We exhibit our passion for inclusion through the way we work with communities and the manner in which we build our profession. I often speak about the agility of planning and that we have the luxury of many specialties within the planning profession that provides planners the opportunity to reinvent themselves without actually changing career paths. This also allows us to welcome individuals from all walks of life and backgrounds into planning. We embrace these unique perspectives, knowing that each new viewpoint makes our profession stronger. While we strive to make the planning profession elite and valued, the concept of elitism is not part of our lexicon and I hope that it never will be.

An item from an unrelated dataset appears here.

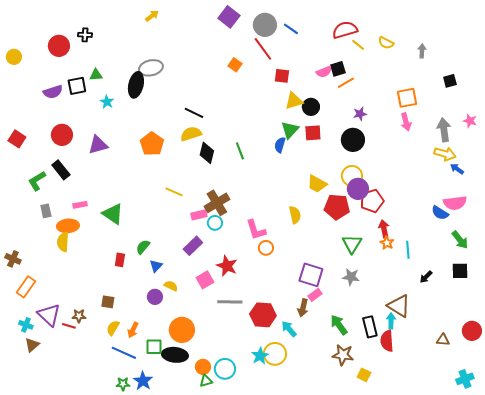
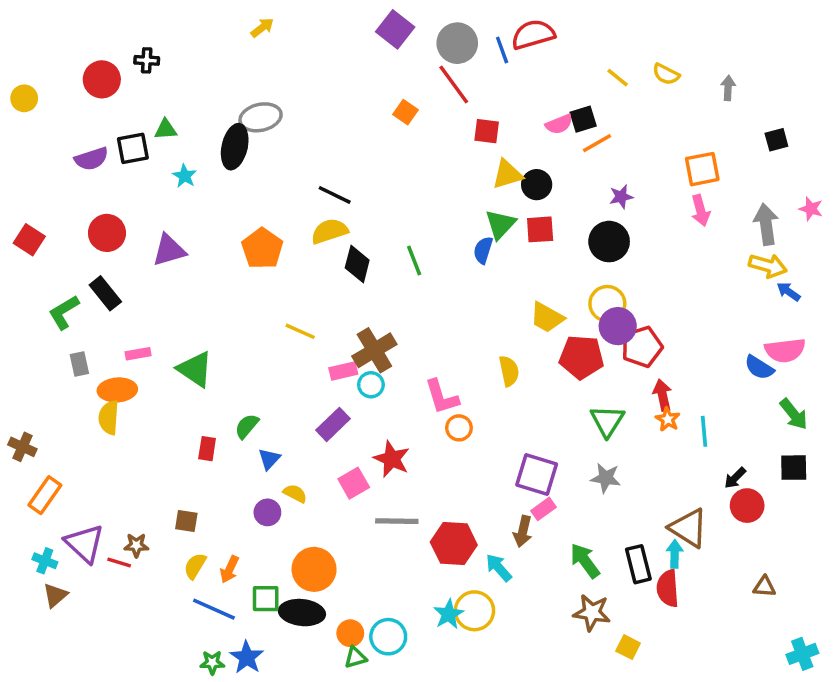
blue line: (291, 29) -> (502, 50), turned 35
red semicircle: (345, 30) -> (533, 34), moved
red circle: (472, 331) -> (747, 506), moved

During the “silly season” that we are in with Presidential primaries, pontificating, and posturing, you often hear about one or another political party’s efforts to increase their reach to new constituencies referred to as them having a “Big Tent.” However, those are generally just words and platitudes aimed at securing votes. While I believe planning’s “Big Tent” is much more genuine, we still have work to do. It is important that we not only welcome inclusivity in planning but encourage, nurture, and create opportunities for inclusion as well.

Broadening our reach and providing meaningful opportunities for everyone to be involved in planning is firmly embedded in the American Institute of Certified Planners (AICP) Code of Ethics and Professional Conduct. Whether you are AICP certified or not, the tenets espoused within the Code are applicable to all members of SCAPA, board and commission members, and planning staff. The Code’s “Principles to Which We Aspire” offer many standards that speak of planning’s desired inclusiveness. A sampling include:

  • We shall give people the opportunity to have a meaningful impact on the development of plans and programs that may affect them. Participation should be broad enough to include those who lack formal organization or influence.
  • We shall seek social justice by working to expand choice and opportunity for all persons, recognizing a special responsibility to plan for the needs of the disadvantaged and to promote racial and economic integration. We shall urge the alteration of policies, institutions, and decisions that oppose such needs.
  • We shall contribute time and resources to the professional development of students, interns, beginning professionals, and other colleagues.
  • We shall increase the opportunities for members of underrepresented groups to become professional planners and help them advance in the profession.

I invite your ideas on how SCAPA can be a more inclusive organization. Additionally, I hope that you will consider getting actively involved with SCAPA by seeking an officer position on SCAPA’s Executive Committee. The call for nominations has been sent, and we desire a strong, diverse representation of our membership to step up and run for office. It is exciting what can be accomplished when we as individuals amass our time and talents to work together for the realization of common goals – that is planning!

It takes all of us to make SCAPA and the planning profession great. I thank you for allowing me to serve as your President.